When she finds out Michael is due to be released early, Leonie loads her kids in the car and drives to Parchman to get him. It's the same prison where her own father, River, once served time in his youth, and his past there becomes important because Michael isn't the only passenger they pick up: they're also joined by the ghost of a teenager named Richie. Only Jojo and Kayla can see Richie, who Jojo's heard about in his grandfather's stories, and when the family arrives back home, Jojo agrees to confront his grandfather to find out how Richie died.
There's a lot more to it, and that's actually one of the highlights of this novel: it is rich in atmosphere. Ward deftly weaves together the stark realities of poverty, drug addiction, how parents and children can fail each other, and the way the justice system works for the white power structure and against people of color. She brings certain threads to the forefront at times, then others, but never loses track of any of them. She also does beautiful work of characterization, making Jojo an incredibly sympathetic and compelling protagonist, showing Leonie's selfishness and the damage it causes but depicting her as a deeply flawed human rather than a one-note villain, conveying the decency and strength of River and his wife Philomene, doing their best in a world that has not done right by them.
But though it does some things incredibly well, it stumbled hard (at least, for me) in other ways.

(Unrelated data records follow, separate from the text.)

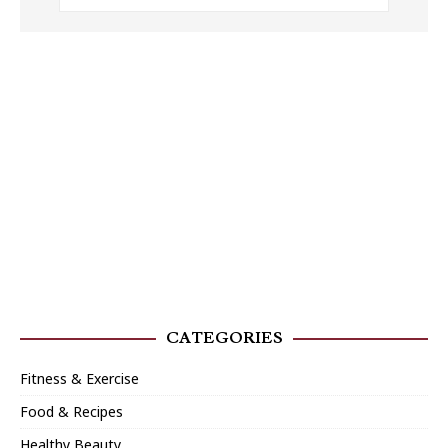
CATEGORIES
Fitness & Exercise
Food & Recipes
Healthy Beauty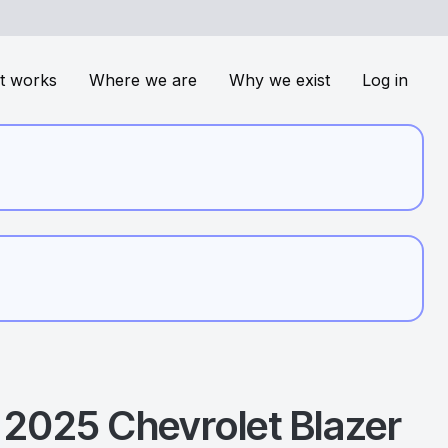
t works
Where we are
Why we exist
Log in
2025
Chevrolet
Blazer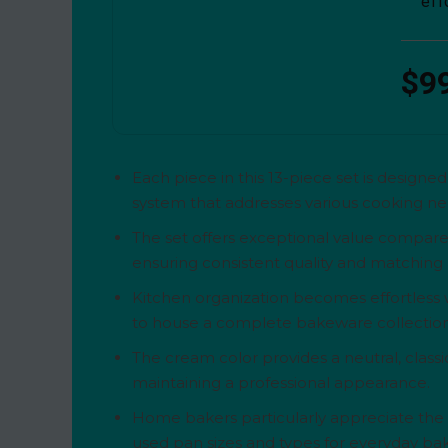
eff
$9
Each piece in this 13-piece set is design
system that addresses various cooking nee
The set offers exceptional value compare
ensuring consistent quality and matching a
Kitchen organization becomes effortless w
to house a complete bakeware collection 
The cream color provides a neutral, clas
maintaining a professional appearance.
Home bakers particularly appreciate the ve
used pan sizes and types for everyday ba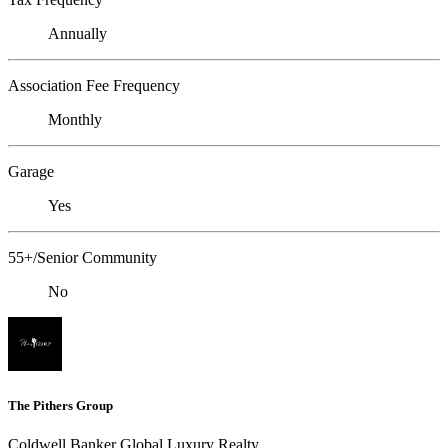
Annually
Association Fee Frequency
Monthly
Garage
Yes
55+/Senior Community
No
The Pithers Group
Coldwell Banker Global Luxury Realty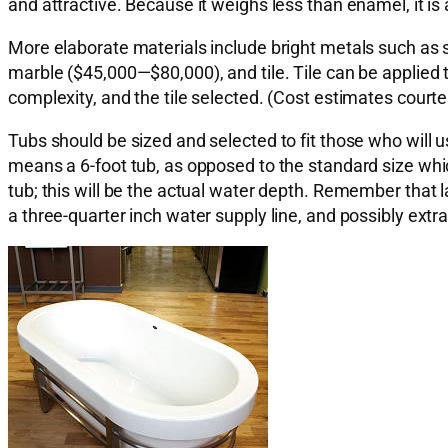
and attractive. Because it weighs less than enamel, it is
More elaborate materials include bright metals such as
marble ($45,000—$80,000), and tile. Tile can be applied
complexity, and the tile selected. (Cost estimates court
Tubs should be sized and selected to fit those who will 
means a 6-foot tub, as opposed to the standard size whic
tub; this will be the actual water depth. Remember that l
a three-quarter inch water supply line, and possibly extra 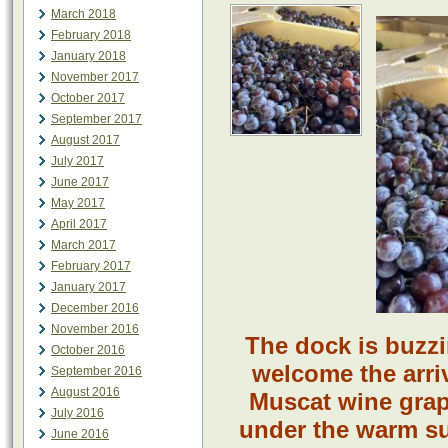
March 2018
February 2018
January 2018
November 2017
October 2017
September 2017
August 2017
July 2017
June 2017
May 2017
April 2017
March 2017
February 2017
January 2017
December 2016
November 2016
The dock is buzz
October 2016
welcome the arriv
September 2016
August 2016
Muscat wine grap
July 2016
under the warm su
June 2016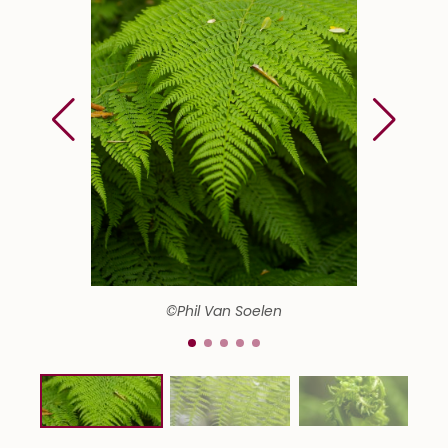
©Phil Van Soelen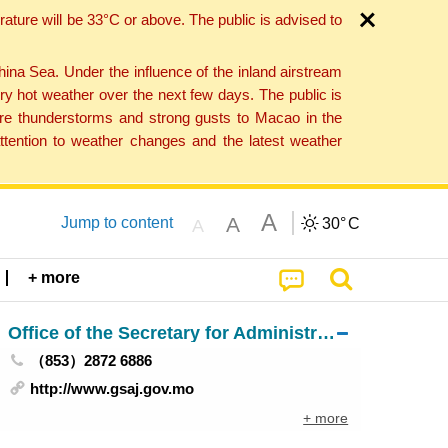
ture will be 33°C or above. The public is advised to
a Sea. Under the influence of the inland airstream
ry hot weather over the next few days. The public is
vere thunderstorms and strong gusts to Macao in the
tention to weather changes and the latest weather
A
A
Jump to content
30°
C
A
+ more
Office of the Secretary for Administration and Justice
（853）2872 6886
http://www.gsaj.gov.mo
+ more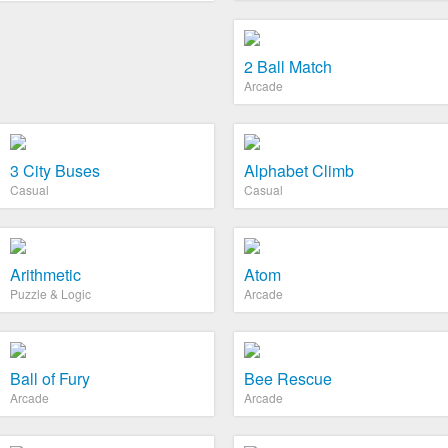
2 Ball Match
Arcade
3 City Buses
Alphabet Climb
Casual
Casual
Arithmetic
Atom
Puzzle & Logic
Arcade
Ball of Fury
Bee Rescue
Arcade
Arcade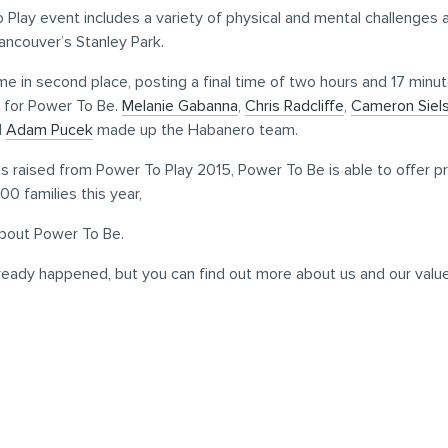
Play event includes a variety of physical and mental challenges
ancouver’s Stanley Park.
 in second place, posting a final time of two hours and 17 minu
0 for Power To Be.
Melanie Gabanna
,
Chris Radcliffe
,
Cameron Siels
d
Adam Pucek
made up the Habanero team.
s raised from Power To Play 2015, Power To Be is able to offer 
00 families this year,
bout Power To Be.
ready happened, but you can find out more about us and our valu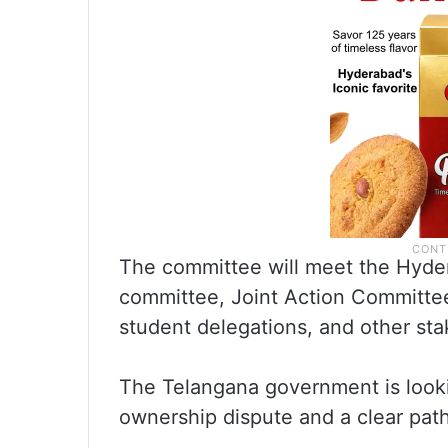
The committee will meet the Hyder
committee, Joint Action Committee 
student delegations, and other st
The Telangana government is lookin
ownership dispute and a clear path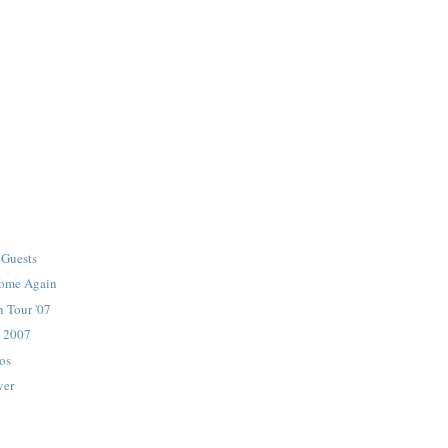
Guests
ome Again
 Tour '07
 2007
os
ver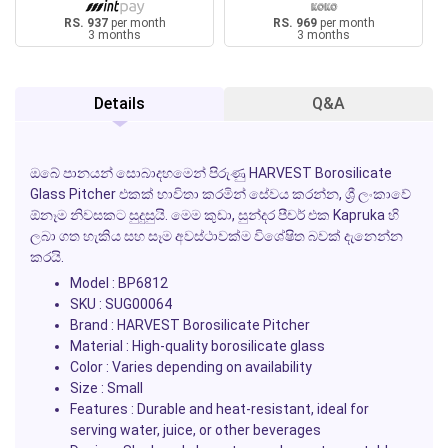
RS. 937
per month
RS. 969
per month
3 months
3 months
Details
Q&A
ඔබේ පානයන් සොබාදහමෙන් පිරුණු
HARVEST Borosilicate
Glass Pitcher
එකක් භාවිතා කරමින් සේවය කරන්න, ශ්‍රී ලංකාවේ
ඕනෑම නිවසකට සුදුසුයි. මෙම කුඩා, සුන්දර පීචර් එක
Kapruka
හි
ලබා ගත හැකිය සහ සෑම අවස්ථාවක්ම විශේෂිත බවක් දැනෙන්න
කරයි.
Model : BP6812
SKU : SUG00064
Brand : HARVEST Borosilicate Pitcher
Material : High-quality borosilicate glass
Color : Varies depending on availability
Size : Small
Features : Durable and heat-resistant, ideal for
serving water, juice, or other beverages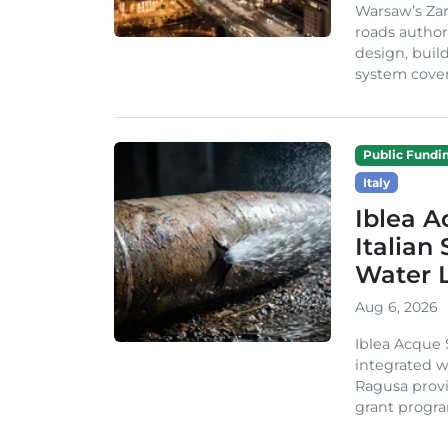
Warsaw’s Zar
roads author
design, build
system cover
Public Fundi
Italy
Iblea A
Italian
Water 
Aug 6, 2026
Iblea Acque 
integrated wa
Ragusa provi
grant progra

The most pronounced was that it sets itself in the literary tradition of Beloved...and then doesn't measure up to the incredibly high bar of Toni Morrison's masterpiece. You can't write a story about the stain of institutionalized racism that prominently features ghosts and the mysterious death of a child without knowing that you're going to be compared to Beloved, and if you're going to go there, you better bring it. It wasn't brought. Ward's choice to use Richie as the most prominent ghost in the narrative rather than Given (who Leonie sees only when high), an actual member of the family whose perspective could have been used to give more context to Leonie's youth, is inexplicable to me. I never got invested in Richie, which meant that when Ward brought her threads together for a set of final climactic scenes that are supposed to pack a huge emotional punch, it felt overwrought and unearned rather than profound and cathartic. It has merit, and it's worth reading, but if you haven't read Beloved, read that and skip this.